Frankly, it’s hard to see. Whatever the reason so few
mainstream companies buy from commercial open source providers,
it’s hard to imagine that it’s short-term. It
seems more likely that the current ratio will be consistent
into the future, and that some other reason must account for
it.
Reason #4: Non-buyers are free riders looking at
signals
It might be that the elements that pragmatic buyers traditionally
demand accompany new technologies are really necessary. Unless
and until the technology’s owner creates viable support,
training, professional services, etc., pragmatists may indeed
refuse to adopt the technology. And, once those elements are
available, pragmatists will eagerly embrace the technology.
However, nothing in the preceding paragraph implies that
pragmatists will buy the technology, just that pragmatists
will adopt the technology once those necessary elements are
in place – and adopting is different than buying!
It may be that, in the absence of paid license coercion,
pragmatists interpret the availability of the whole product
elements as sufficient for adoption; put another way, as soon
as those elements exist and someone is paying for them, pragmatists
will be satisfied about the product’s maturity. In evaluating
a product’s suitability, pragmatists look for signals
in others’ paying decisions; once someone else has taken
the (financial) plunge, the cheapskates reap free software.
In this view, the vast majority of pragmatists are free riders,
taking advantage of the company creating the whole (in Moore’s
sense of whole) open source product. In essence, these non-paying
pragmatists are gaming the system, allowing others to absorb
all the costs of crossing the chasm and siphoning off 99.9%
of the benefits.
There’s quite a lot to recommend this view, as it aligns
with the observed behavior of non-paying pragmatists that,
at first glance, seems so puzzling. On the other hand, opting
out of a paying relationship means that these pragmatists
have no “throat to choke,” no support source providing
the alleged all-important SLA. If one accepts that pragmatists
are risk-avoiding organizations, taking advantage of others’

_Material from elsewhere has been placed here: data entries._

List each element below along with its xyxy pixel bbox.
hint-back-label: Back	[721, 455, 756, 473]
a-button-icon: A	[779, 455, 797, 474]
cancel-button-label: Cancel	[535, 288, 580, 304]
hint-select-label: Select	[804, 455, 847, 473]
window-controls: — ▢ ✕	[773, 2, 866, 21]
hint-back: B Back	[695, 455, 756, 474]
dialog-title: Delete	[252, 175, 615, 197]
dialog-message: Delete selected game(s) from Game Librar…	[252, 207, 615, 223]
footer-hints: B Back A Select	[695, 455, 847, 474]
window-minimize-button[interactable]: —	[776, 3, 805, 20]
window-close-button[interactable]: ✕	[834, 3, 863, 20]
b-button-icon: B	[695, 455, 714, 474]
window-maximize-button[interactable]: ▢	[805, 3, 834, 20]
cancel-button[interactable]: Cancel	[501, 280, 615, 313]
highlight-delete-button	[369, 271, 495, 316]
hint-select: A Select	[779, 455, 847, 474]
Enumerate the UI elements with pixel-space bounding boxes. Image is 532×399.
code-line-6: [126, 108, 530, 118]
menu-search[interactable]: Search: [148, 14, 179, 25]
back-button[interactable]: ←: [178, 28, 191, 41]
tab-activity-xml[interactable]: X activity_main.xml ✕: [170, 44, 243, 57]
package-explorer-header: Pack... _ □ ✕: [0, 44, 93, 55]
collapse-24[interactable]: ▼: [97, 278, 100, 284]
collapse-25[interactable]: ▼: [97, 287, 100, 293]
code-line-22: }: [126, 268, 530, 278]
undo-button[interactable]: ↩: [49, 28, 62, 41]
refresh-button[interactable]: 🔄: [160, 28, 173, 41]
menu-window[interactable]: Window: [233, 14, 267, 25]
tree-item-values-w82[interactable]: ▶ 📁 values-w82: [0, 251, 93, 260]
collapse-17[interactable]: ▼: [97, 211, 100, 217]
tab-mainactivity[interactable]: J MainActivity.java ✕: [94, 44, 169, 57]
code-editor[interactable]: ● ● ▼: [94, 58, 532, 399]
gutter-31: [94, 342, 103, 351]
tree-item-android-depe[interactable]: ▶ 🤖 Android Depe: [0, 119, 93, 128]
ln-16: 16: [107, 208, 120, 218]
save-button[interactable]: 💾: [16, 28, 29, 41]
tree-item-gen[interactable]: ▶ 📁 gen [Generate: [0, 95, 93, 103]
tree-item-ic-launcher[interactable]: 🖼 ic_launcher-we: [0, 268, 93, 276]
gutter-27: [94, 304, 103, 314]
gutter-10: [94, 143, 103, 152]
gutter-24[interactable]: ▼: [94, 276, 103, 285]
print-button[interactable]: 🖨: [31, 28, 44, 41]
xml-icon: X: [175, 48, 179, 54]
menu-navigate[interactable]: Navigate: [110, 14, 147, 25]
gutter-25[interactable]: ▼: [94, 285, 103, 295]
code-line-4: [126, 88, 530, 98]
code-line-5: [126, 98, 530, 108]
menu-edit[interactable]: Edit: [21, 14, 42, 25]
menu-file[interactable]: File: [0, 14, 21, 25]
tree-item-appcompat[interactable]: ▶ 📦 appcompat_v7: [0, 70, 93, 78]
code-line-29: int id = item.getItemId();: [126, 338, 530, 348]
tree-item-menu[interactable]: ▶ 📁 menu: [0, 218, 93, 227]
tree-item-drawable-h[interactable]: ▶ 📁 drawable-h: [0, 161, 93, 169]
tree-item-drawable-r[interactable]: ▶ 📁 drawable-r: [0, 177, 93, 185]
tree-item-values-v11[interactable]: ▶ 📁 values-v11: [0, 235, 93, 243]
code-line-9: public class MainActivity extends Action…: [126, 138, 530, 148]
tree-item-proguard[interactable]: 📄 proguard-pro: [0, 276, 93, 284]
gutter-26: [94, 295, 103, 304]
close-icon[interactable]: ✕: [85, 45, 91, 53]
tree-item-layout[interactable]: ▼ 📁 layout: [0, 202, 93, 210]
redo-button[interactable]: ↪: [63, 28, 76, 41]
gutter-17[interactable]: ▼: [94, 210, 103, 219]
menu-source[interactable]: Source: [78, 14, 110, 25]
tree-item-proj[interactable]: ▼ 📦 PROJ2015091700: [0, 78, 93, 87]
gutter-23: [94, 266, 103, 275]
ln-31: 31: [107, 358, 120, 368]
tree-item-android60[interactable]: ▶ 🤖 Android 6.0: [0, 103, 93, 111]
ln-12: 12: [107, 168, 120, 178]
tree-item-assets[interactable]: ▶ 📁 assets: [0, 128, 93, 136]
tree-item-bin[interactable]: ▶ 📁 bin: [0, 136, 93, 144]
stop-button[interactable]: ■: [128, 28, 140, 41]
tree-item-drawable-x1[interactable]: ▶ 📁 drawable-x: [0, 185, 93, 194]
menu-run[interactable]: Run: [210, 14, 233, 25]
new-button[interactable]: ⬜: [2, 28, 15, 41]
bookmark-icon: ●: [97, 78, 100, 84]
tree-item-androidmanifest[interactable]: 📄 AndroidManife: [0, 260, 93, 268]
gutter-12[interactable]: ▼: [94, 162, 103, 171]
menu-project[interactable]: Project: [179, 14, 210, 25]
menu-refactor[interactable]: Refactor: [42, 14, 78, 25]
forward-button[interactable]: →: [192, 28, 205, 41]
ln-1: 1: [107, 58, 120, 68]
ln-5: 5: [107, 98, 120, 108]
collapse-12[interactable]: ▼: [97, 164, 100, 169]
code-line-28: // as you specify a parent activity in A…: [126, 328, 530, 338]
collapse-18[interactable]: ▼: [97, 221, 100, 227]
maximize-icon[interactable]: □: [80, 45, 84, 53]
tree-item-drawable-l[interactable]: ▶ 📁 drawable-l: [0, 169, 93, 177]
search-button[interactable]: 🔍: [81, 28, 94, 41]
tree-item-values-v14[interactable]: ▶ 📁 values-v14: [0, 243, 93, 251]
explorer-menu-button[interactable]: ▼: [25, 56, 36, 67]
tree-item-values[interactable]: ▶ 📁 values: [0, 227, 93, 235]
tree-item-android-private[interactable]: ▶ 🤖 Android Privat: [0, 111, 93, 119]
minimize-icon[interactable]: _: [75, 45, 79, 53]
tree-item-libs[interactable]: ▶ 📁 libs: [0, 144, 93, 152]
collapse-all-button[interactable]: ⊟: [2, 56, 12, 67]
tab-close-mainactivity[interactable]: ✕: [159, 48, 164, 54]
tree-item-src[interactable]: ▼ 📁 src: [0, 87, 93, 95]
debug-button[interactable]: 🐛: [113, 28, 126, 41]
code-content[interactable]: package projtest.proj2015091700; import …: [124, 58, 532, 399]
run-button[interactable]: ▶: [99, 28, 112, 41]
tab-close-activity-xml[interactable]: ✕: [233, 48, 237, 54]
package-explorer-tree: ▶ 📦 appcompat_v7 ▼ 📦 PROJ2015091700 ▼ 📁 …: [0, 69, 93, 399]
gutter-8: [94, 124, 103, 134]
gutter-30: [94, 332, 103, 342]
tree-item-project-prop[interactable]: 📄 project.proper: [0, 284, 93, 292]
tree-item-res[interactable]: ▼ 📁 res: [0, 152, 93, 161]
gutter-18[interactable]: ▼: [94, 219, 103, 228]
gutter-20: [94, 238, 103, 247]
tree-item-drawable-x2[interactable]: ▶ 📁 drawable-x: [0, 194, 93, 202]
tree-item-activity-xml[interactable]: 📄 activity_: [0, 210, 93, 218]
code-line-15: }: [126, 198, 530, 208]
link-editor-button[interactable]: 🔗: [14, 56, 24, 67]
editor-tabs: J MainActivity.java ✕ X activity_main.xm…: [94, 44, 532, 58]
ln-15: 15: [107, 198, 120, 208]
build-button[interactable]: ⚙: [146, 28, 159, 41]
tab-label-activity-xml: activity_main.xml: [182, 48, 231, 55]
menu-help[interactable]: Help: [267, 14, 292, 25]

efforts and payments seems out of character. After all, one
would hardly expect to see a pragmatist drive without insurance,
despite a lack of mandatory purchase.
Reason #5: The behavior of pragmatists really has
changed
Eliminate the impossible, said Sherlock Holmes, and whatever
is left, however, improbable, is the truth.
Having discarded all the other reasons for the quizzical
refusal by pragmatists to pay for open source software, we
must conclude that, for whatever reason, their behavior with
respect to open source truly is different than might be expected
from Moore’s theory.
It may be that the signaling reason advanced above does hold
– that pragmatists wait for someone to take the actions
that indicate product wholeness and then they feel comfortable
enough to adopt the product.
However, the assumption that the nature of pragmatists is
such that they would be impelled to purchase from the technology
supplier is wrong. Instead, they see the whole product as
indicating sufficient maturity but are individually willing
to rely on community support.
This is a troubling state of affairs – and not just
because these trustworthy pragmatists are showing an unexpected
willingness to drive sans insurance.
What’s more troubling is the question of how one segments
the pragmatist bloc to identify that portion of it that will
adhere to the traditional expectations about the bloc: demanding
of a whole product and willing to pay for it, too. In other
words, how do you identify users who will cross over the second
chasm and become customers? That will be the subject of next
month’s newsletter.
Follow up to last month's newsletter:
The Washington Post: Illustrating the Power of the New Economics
of IT
You may remember that I wrote about how Rob Curley's group
at The Washington Post is using open source software to power
offerings designed to make the paper more relevant to readers
and stave off the competition of the Internet. Just yesterday
it launched Loudounextra.com,
a site devoted to hyper-local news. You can read Rob's blog
posting about it here.
We'll see more of open source being used to break away from
the traditional role of IT in an effort to make companies
more competitive and innovative.
Navica News
You can hear me speak at these upcoming events:
I participated in a podcast regarding GPL3 with several other
people involved in open source. Our conclusion: meet the new
boss, same as the old boss; however, not all was unanimity.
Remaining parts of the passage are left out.